Each entry below should be returned exactly as is, with the pictures removed.

Exercise material ::
■ ■ ■ ■
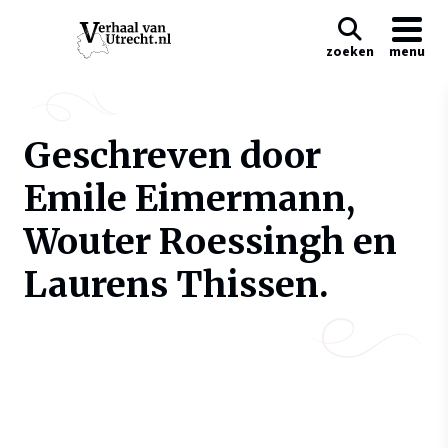
zoeken
menu
Geschreven door
Emile Eimermann,
Wouter Roessingh en
Laurens Thissen.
■ ■ ■ ■
Output for this task ::
zoeken
menu
Geschreven door
Emile Eimermann,
Wouter Roessingh en
Laurens Thissen.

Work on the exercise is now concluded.